◆ THE PROBLEM ◆
When you transcribe the lines below, keep every word the same and leave the pictures behind.

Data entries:
• • • •
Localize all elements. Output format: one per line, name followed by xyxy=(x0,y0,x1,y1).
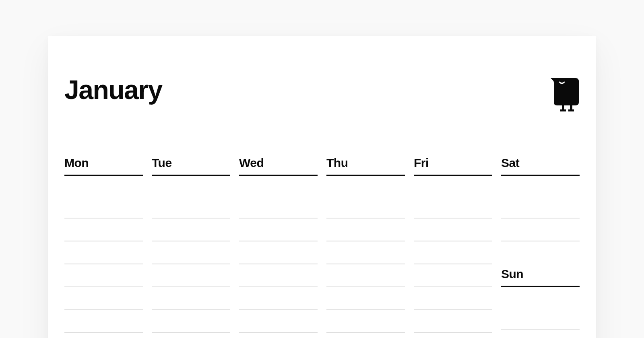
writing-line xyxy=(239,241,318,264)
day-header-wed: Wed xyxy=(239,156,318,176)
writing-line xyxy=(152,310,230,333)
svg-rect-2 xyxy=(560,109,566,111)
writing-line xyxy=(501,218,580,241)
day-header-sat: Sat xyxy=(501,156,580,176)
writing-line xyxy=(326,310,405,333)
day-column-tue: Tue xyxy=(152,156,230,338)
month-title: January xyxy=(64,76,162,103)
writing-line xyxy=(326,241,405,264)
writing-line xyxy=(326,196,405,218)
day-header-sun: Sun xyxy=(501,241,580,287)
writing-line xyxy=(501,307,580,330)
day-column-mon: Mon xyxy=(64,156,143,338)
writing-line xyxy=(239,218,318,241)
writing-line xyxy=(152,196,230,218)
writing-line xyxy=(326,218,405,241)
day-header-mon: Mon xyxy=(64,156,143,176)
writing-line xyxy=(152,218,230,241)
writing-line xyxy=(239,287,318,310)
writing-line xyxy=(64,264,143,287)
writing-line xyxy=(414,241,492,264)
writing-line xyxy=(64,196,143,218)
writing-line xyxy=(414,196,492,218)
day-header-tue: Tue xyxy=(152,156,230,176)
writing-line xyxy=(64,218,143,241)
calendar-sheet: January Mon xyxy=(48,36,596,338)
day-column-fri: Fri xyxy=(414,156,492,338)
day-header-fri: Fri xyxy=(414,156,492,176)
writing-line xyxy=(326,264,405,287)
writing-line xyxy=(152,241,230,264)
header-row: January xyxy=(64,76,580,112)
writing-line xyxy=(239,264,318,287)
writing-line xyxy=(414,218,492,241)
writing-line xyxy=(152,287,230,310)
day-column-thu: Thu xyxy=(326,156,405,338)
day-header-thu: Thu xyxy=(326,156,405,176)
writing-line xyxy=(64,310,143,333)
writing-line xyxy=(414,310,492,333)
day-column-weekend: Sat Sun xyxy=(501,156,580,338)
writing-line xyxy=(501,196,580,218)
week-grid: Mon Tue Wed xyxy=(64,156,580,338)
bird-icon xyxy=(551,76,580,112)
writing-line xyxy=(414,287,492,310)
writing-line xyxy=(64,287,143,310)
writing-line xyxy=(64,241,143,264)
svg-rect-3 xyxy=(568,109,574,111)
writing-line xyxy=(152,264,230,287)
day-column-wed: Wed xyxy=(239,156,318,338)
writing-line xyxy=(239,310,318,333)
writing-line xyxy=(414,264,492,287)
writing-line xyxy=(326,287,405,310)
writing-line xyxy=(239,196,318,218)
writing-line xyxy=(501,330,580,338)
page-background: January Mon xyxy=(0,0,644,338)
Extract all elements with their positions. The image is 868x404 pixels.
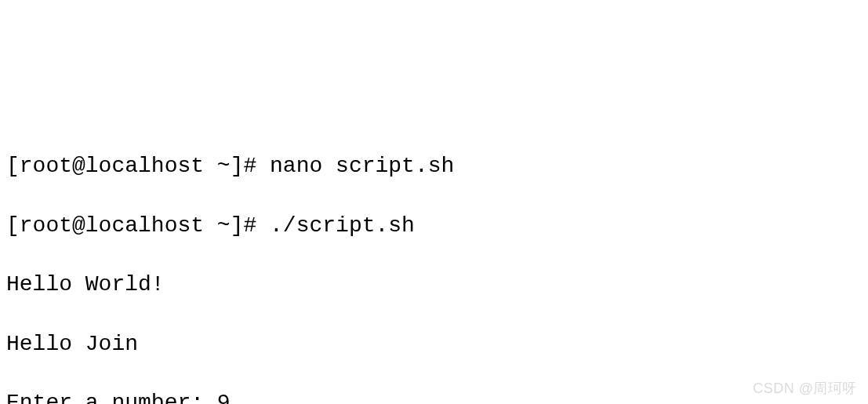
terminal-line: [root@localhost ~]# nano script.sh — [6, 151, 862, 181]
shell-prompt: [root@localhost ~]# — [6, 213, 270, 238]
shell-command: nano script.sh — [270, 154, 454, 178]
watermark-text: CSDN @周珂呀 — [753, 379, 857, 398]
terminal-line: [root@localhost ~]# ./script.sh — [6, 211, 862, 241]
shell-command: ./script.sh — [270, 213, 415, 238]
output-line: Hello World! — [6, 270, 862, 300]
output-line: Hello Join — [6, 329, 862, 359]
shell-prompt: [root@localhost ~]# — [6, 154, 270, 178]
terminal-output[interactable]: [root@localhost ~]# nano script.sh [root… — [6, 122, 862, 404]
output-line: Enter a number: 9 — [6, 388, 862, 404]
• • • •
◆ TASK ANSWER ◆
Localize all elements. Output format: one per line, name followed by xyxy=(x0,y0,x1,y1).
writing-line xyxy=(239,241,318,264)
day-header-wed: Wed xyxy=(239,156,318,176)
writing-line xyxy=(152,310,230,333)
svg-rect-2 xyxy=(560,109,566,111)
writing-line xyxy=(501,218,580,241)
day-header-sat: Sat xyxy=(501,156,580,176)
writing-line xyxy=(326,310,405,333)
day-column-tue: Tue xyxy=(152,156,230,338)
month-title: January xyxy=(64,76,162,103)
writing-line xyxy=(326,241,405,264)
writing-line xyxy=(326,196,405,218)
day-header-sun: Sun xyxy=(501,241,580,287)
writing-line xyxy=(501,307,580,330)
day-column-mon: Mon xyxy=(64,156,143,338)
writing-line xyxy=(239,218,318,241)
writing-line xyxy=(152,196,230,218)
writing-line xyxy=(326,218,405,241)
day-header-mon: Mon xyxy=(64,156,143,176)
writing-line xyxy=(152,218,230,241)
writing-line xyxy=(239,287,318,310)
writing-line xyxy=(64,264,143,287)
writing-line xyxy=(414,241,492,264)
writing-line xyxy=(64,196,143,218)
writing-line xyxy=(414,196,492,218)
day-header-tue: Tue xyxy=(152,156,230,176)
writing-line xyxy=(64,218,143,241)
calendar-sheet: January Mon xyxy=(48,36,596,338)
day-column-fri: Fri xyxy=(414,156,492,338)
day-header-fri: Fri xyxy=(414,156,492,176)
writing-line xyxy=(326,264,405,287)
writing-line xyxy=(152,241,230,264)
header-row: January xyxy=(64,76,580,112)
writing-line xyxy=(239,264,318,287)
writing-line xyxy=(414,218,492,241)
writing-line xyxy=(152,287,230,310)
day-column-thu: Thu xyxy=(326,156,405,338)
day-header-thu: Thu xyxy=(326,156,405,176)
writing-line xyxy=(64,310,143,333)
writing-line xyxy=(414,310,492,333)
day-column-weekend: Sat Sun xyxy=(501,156,580,338)
writing-line xyxy=(501,196,580,218)
week-grid: Mon Tue Wed xyxy=(64,156,580,338)
bird-icon xyxy=(551,76,580,112)
writing-line xyxy=(414,287,492,310)
writing-line xyxy=(64,287,143,310)
writing-line xyxy=(64,241,143,264)
svg-rect-3 xyxy=(568,109,574,111)
writing-line xyxy=(152,264,230,287)
day-column-wed: Wed xyxy=(239,156,318,338)
writing-line xyxy=(239,310,318,333)
writing-line xyxy=(414,264,492,287)
writing-line xyxy=(326,287,405,310)
writing-line xyxy=(239,196,318,218)
writing-line xyxy=(501,330,580,338)
page-background: January Mon xyxy=(0,0,644,338)
Extract all elements with their positions. The image is 868x404 pixels.
terminal-line: [root@localhost ~]# nano script.sh — [6, 151, 862, 181]
shell-prompt: [root@localhost ~]# — [6, 213, 270, 238]
shell-command: nano script.sh — [270, 154, 454, 178]
watermark-text: CSDN @周珂呀 — [753, 379, 857, 398]
terminal-line: [root@localhost ~]# ./script.sh — [6, 211, 862, 241]
shell-command: ./script.sh — [270, 213, 415, 238]
output-line: Hello World! — [6, 270, 862, 300]
output-line: Hello Join — [6, 329, 862, 359]
shell-prompt: [root@localhost ~]# — [6, 154, 270, 178]
terminal-output[interactable]: [root@localhost ~]# nano script.sh [root… — [6, 122, 862, 404]
output-line: Enter a number: 9 — [6, 388, 862, 404]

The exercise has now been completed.